Heart disease is undoubtedly the leading reason for the death of people, and annually, more than 1 million people die from a heart disease.
In most cases, people suffer from coronary artery disease (CAD), which can result in a heart attack.
Research predicts that 920,000 people in the U.S. will experience a heart attack, and about half of them will happen without any prior warning symptoms.
A heart attack is a result of the obstruction of the blood flow to a part of the heart. This leads to a buildup of plaque in the arteries (atherosclerosis), which may break and create a blood clot which will represent a blockage of the blood flow.
If this blockage is not eliminated fast, a part of the heart muscle will begin to die and will be substituted with scar tissue, which may lead to numerous health complications afterward.
For example, a previous heart attack (in particular, if it has caused a big area of the heart) poses a great risk for sudden cardiac arrest, which is the result of abnormal rhythms of the heart and can have fatal consequences.
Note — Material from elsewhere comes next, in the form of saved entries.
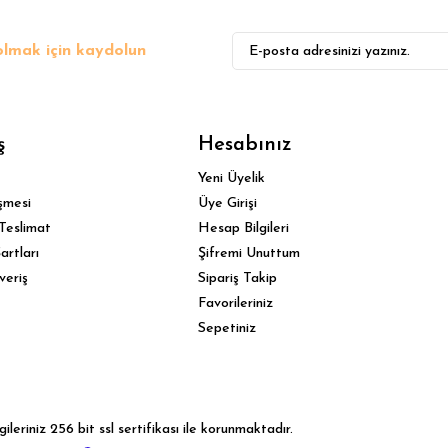
lmak için kaydolun
Gönder
ş
Hesabınız
Yeni Üyelik
şmesi
Üye Girişi
Teslimat
Hesap Bilgileri
artları
Şifremi Unuttum
veriş
Sipariş Takip
Favorileriniz
Sepetiniz
leriniz 256 bit ssl sertifikası ile korunmaktadır.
5 Ways to Prevent Heart Attacks
Even though heart attacks occur frequently, and are a really painful experience, they can, in fact, be prevented. We all know that our lifestyle and diet play a great role in our overall health, but you surely haven’t been aware of the extent to which you can help yourself.
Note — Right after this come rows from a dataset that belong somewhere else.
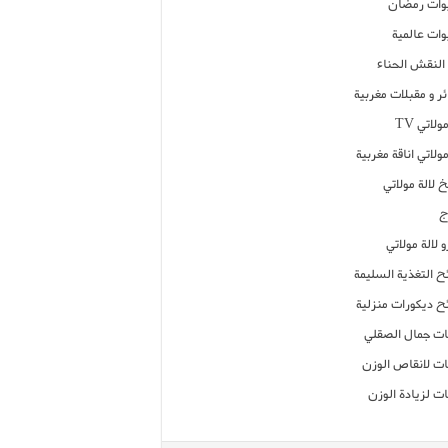
ات رمضان
ات عالمية
النقش الحناء
ر و مقبلات مغربية
ولاتي TV
مولاتي اناقة مغربية
 لالة مولاتي
ج
 لالة مولاتي
ح التغذية السليمة
ح ديكورات منزلية
ت جمال الصقلي
ت لانقاص الوزن
ت لزيادة الوزن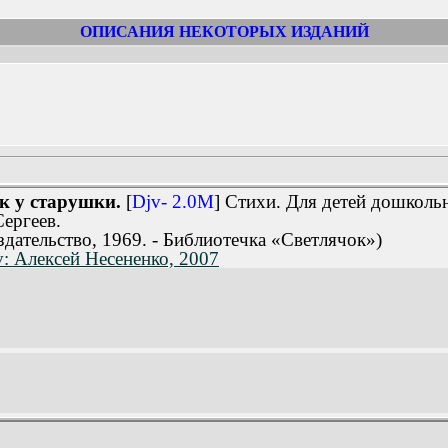
ОПИСАНИЯ НЕКОТОРЫХ ИЗДАНИЙ
к у старушки.
[
Djv- 2.0M
] Стихи. Для детей дошколь
ергеев.
здательство, 1969. - Библиотечка «Светлячок»)
v: Алексей Несененко, 2007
The Karolinska Institute conducted a study which discovered that if you do these simple 5 lifestyle changes, you may successfully prevent heart attacks as they have reduced these experiences by 80%.
Even the researchers of this study were not fully aware of the benefits of incorporating these 5 healthy changes into your everyday life:
These 5 simple, but effective, lifestyle changes include:
A healthy diet
Physical activity (exercising ≥1 h/week, and walking/bicycling ≥40 min/day)
Even though you probably believe in the opposite, your biggest enemy are the following: sugar, refined carbs, and processed foods, and not the saturated fats found in eggs, lard or butter.
Yet, is understandable why you may have been confused, as fats lead to LDL cholesterol or “bad” cholesterol. Conventional belief states that high LDL is linked to heart disease and saturated fat actually increase LDL levels.